# README

This section gives a comprehensive overview of our project process, how to run the notebooks, key findings, and future directions. 

## Overview

Data preprocessing is a majority bulk-work during machine learning methods. You need to make sure that the data is processed correctly, encapsulating, and one that is reflectory of the environment you are looking to predict. Often many will recommend that incomplete data is worse than non-existing data, and thus NaN values located within different features, when unable to be extracted, should be dropped. We look to challenge this method with a new question. What if you are able to predict these values instead of dropping them? Could this improve model accuracy when predicting video QoE? This is what we look to test. We do this through a series of steps outlined below:

1. We collected a pcap file during a Netflix streaming session and induce NaN values within a feature of our choosing. We look to only choose one feature for now to eliminate confounding variables. In this case we are choosing window size. 

2. We collected resolution labels during the same Netflix session by running a JS script in the Google DevTools console (outlined in Label_Generation_Script.txt). This script extracted "videoWidth" from the Netflix video element to represent video resolution each second.

3. After we have an NaN induced pcap file and labels, we look to test the control variable, in which we drop NaN values and rows corresponding to them. We then train our model on by doing an 80/20 train test split to see how our model predicts QoE. 

4. Now, we have a baseline accuracy for predicitng QoE. Let us move onto the next model. We first need to create a model that can predict window size values (to fill in NaN values). We cannot use the original file/pcap, so we take another file to do this (netflix_traffic_unlabeled.pcap).

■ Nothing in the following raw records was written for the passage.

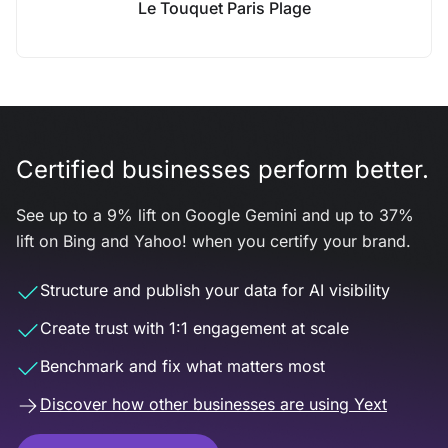
Le Touquet Paris Plage
Certified businesses perform better.
See up to a 9% lift on Google Gemini and up to 37%
lift on Bing and Yahoo! when you certify your brand.
Structure and publish your data for AI visibility
Create trust with 1:1 engagement at scale
Benchmark and fix what matters most
Discover how other businesses are using Yext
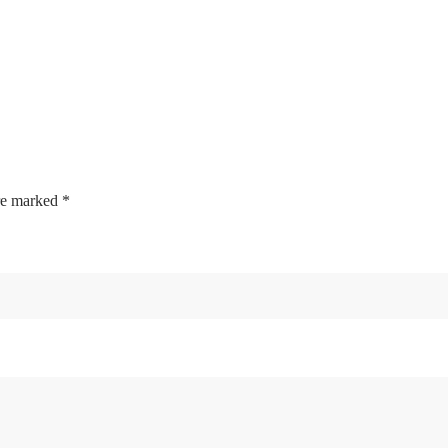
are marked
*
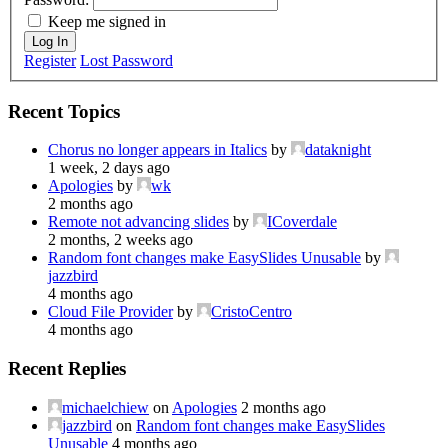
Keep me signed in
Log In
Register
Lost Password
Recent Topics
Chorus no longer appears in Italics
by
dataknight
1 week, 2 days ago
Apologies
by
wk
2 months ago
Remote not advancing slides
by
ICoverdale
2 months, 2 weeks ago
Random font changes make EasySlides Unusable
by
jazzbird
4 months ago
Cloud File Provider
by
CristoCentro
4 months ago
Recent Replies
michaelchiew
on
Apologies
2 months ago
jazzbird
on
Random font changes make EasySlides
Unusable
4 months ago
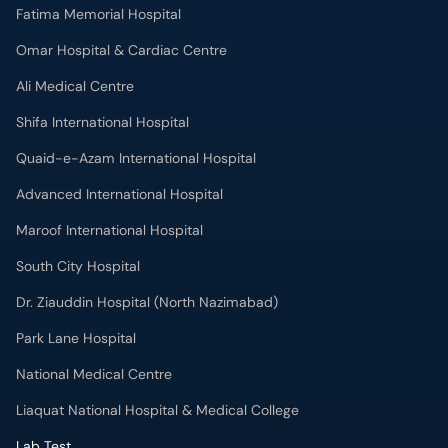
Fatima Memorial Hospital
Omar Hospital & Cardiac Centre
Ali Medical Centre
Shifa International Hospital
Quaid-e-Azam International Hospital
Advanced International Hospital
Maroof International Hospital
South City Hospital
Dr. Ziauddin Hospital (North Nazimabad)
Park Lane Hospital
National Medical Centre
Liaquat National Hospital & Medical College
Lab Test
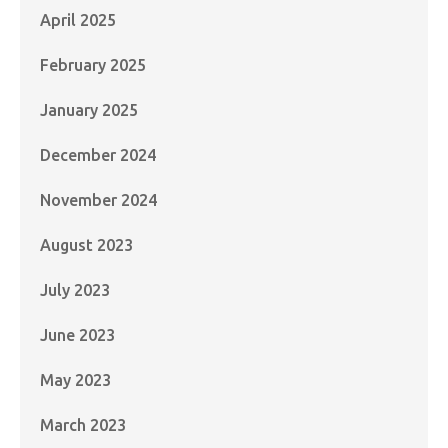
April 2025
February 2025
January 2025
December 2024
November 2024
August 2023
July 2023
June 2023
May 2023
March 2023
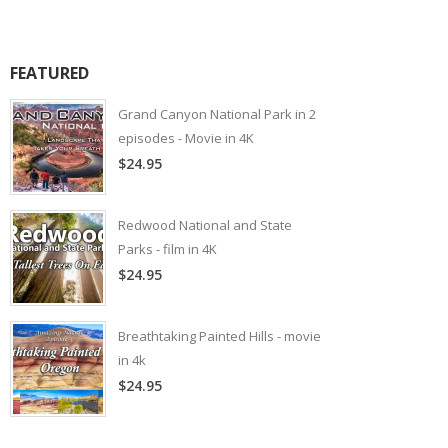
FEATURED
Grand Canyon National Park in 2
episodes - Movie in 4K
$24.95
Redwood National and State
Parks - film in 4K
$24.95
Breathtaking Painted Hills - movie
in 4k
$24.95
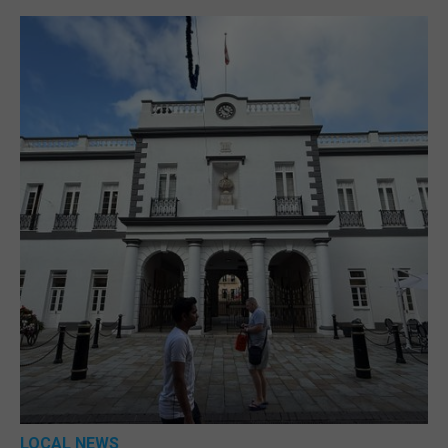
LOCAL NEWS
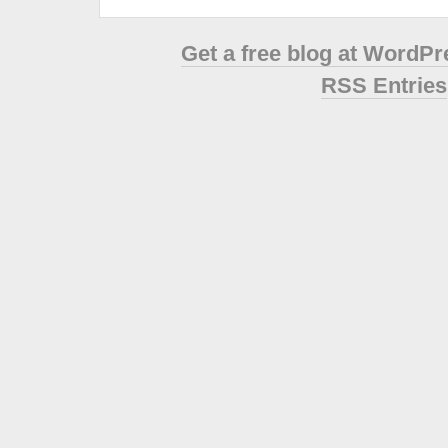
Get a free blog at WordP
RSS Entries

We train our model on this (also using an 80/20 train test split). Once we have a model that can predict window size, we go back to our original pcap file and we fill in NaN values with these predicted window sizes. We then run the SAME model that was used in our baseline mode, and compare accuracies. 

## How to Run

### Step 1: Induce NaN Values:

You will want to start in the Inducing_NaN_Values.ipynb. This is so that we can take the original pcap file (netflix_resolution) and induce NaN values into the Window Size column. After running this notebook, you will have a netflix_resolution_nan_window.pcap. 

### Step 2: Run a Baseline Netflix QoE Model

You will then want to run the "1:Baseline_Netfli_QoE_Inference.ipynb" notebook to get a baseline accuracy on our model.

### Step 3: Run a Netflix QoE Model with Induced Variables

Run "2:Predicted_Values_Netflix_QoE.ipynb". This notebook looks to take the NaN-induced pcap, generate a model to predict these values by training on netflix_traffic_unlabeled.pcap, and use that mdoel (window_size_model.pkl) to predict the values in our NaN-induced pcap and get another accuracy score. 

## Findings

Our findings was that simply dropping rows that has NaN Values was more accurate than trying to predict the values. This might be because of two reasons:

1. Quality of Training Data: The model used to predict missing window sizes was trained on a different pcap file (netflix_traffic_unlabeled.pcap) which may have captured different network conditions, traffic patterns, or connection characteristics compared to the target file (netflix_resolution.pcap). This domain shift between training and inference data could have introduced systematic errors in the predictions, making them less accurate than the actual values.

2. Window Size is Highly Context-Dependent: TCP window sizes are dynamic values that depend on many factors including network congestion, receiver buffer availability, and flow control mechanisms. Our feature set (source/destination ports, sequence numbers, ACK numbers, flags, TTL, packet length) may not have captured enough contextual information to accurately predict these values. Unlike more static features, window size requires understanding the full conversation state and network conditions at that specific moment in time

Our findings supported our hypothesis, as the contrary finding would hint at decades long of mispractice in the ML industry. 

## Future Directions

One thing that we might look to do is hyperparamter tune our model. If we are able to get a high accuracy on our window size prediciton, there doesn't seem to be a drawback into using the model compared to now, which might exacerbate inaccurate predicitons. 

We also look to predict other features to answer the question: could there be a feature matrix that supports our theory of using machine learning to predict values instead of dropping them.